Graph Convolution

The graph convolution algorithm is the core of the shape recognition in graph. It is based on the same idea as image convolution. But instead of convoluting on the pixels, the convolution apply on the nodes (and optionaly on the edges) of the graph. There exists many type of convolution but the most successful on HEP data is the message passing neural network (MPNN). This concept is defined in [12].

The principle is simple. Each node and edges are valuated with features. The process is iterative. At each iteration, new features are calculated from the old feature of each nodes its edges and its neighbor features. The global equation of the graph convolution can written as

x_i^{t+1}=\gamma_{\theta_{\gamma}}(x_i^{t},\underset{j \in N(i)}{\square} \phi_{\theta_{\phi}}(x_i^{t},x_j^{t},e_{i,j}))

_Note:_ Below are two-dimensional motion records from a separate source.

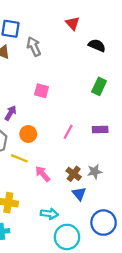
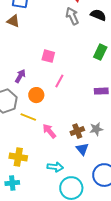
gray arrow: (34, 47) -> (72, 16), moved
pink line: (68, 132) -> (59, 81), moved
brown cross: (74, 174) -> (77, 131), turned 32

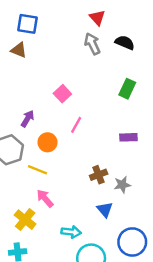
pink square: (48, 56) -> (62, 94), turned 32
pink arrow: (49, 131) -> (45, 198), moved
brown cross: (77, 131) -> (99, 175), moved
yellow cross: (18, 157) -> (25, 220), turned 30

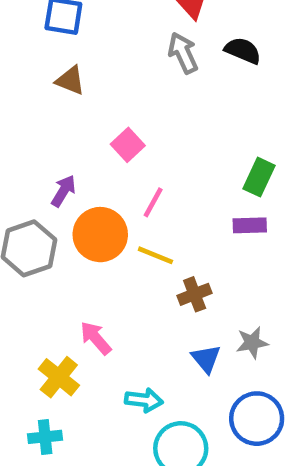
brown triangle: (19, 50) -> (70, 80), moved
green rectangle: (127, 89) -> (259, 177), moved
orange circle: (47, 142) -> (100, 235), size x1.5
yellow line: (38, 170) -> (155, 255), moved
gray star: (122, 185) -> (252, 343), moved

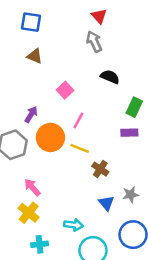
black semicircle: (243, 51) -> (110, 77), moved
brown cross: (195, 294) -> (100, 169), turned -35
pink arrow: (96, 338) -> (32, 187), moved
cyan cross: (45, 437) -> (40, 244), moved

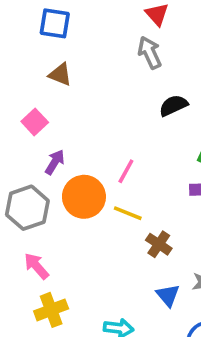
black semicircle: (110, 77) -> (173, 106), turned -48
pink square: (65, 90) -> (35, 122), moved
pink arrow: (32, 187) -> (36, 266), moved
yellow cross: (29, 213) -> (51, 310), turned 30

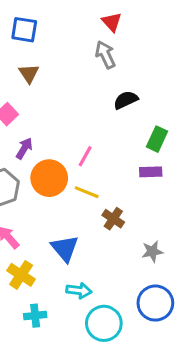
brown triangle: (60, 74) -> (29, 73), turned 35
blue triangle: (168, 295) -> (65, 248), moved, size x1.4
yellow cross: (51, 310) -> (21, 275), turned -36

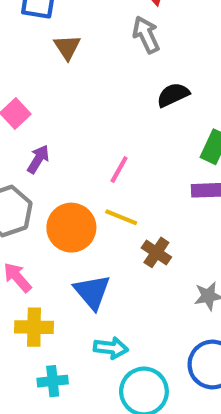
brown triangle: (29, 73) -> (67, 47), moved
orange circle: (49, 178) -> (71, 228), moved
yellow cross: (21, 275) -> (34, 327), turned -32

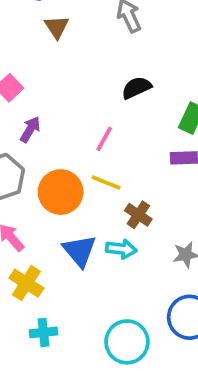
black semicircle: (173, 95) -> (136, 88), moved
yellow cross: (34, 327) -> (26, 283), turned 32
cyan arrow: (111, 348) -> (121, 249), moved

  • The superset t or t+1 is the iteration number
  • i or j are the node id
  • x_i^t is the feature vector of the node i at iteration t
  • e_{ij} is the feature vector of the edge between node i and node j
  • \phi is the message function. It performs a combination of the features from two nodes and the edge features. It is parametrized by a vector of parameters \theta_{\phi}. These parameters are learned by retro-propagation. The function is usually implemented as a shallow MLP.
  • \square is the aggregator. It performs the mix from the different messages. As the neighbors in a graph are not sorted and their number can vary, this aggregation operator should be normalized and commutative. Typical function to be used there are max or mean.
  • \gamma is the update function. It performs a mix between the old value and the aggregation of the messages. It could be as simple as an addition or could be implemented as a shallow MLP. Its parameters, denoted as \theta_{\gamma} are learned by retro-propagation.
  • Note that x_i can be a vector of feature and that the size can be different for each iteration (t).

The application of the convolution can be achived sequentially or in parallel.

For each node i (//):
    a=0
    for neighbors j of i:
        a=aggreg(a,phi(x[i],x[j],e[i][j]))
     x[i]=gamma(x[i],a)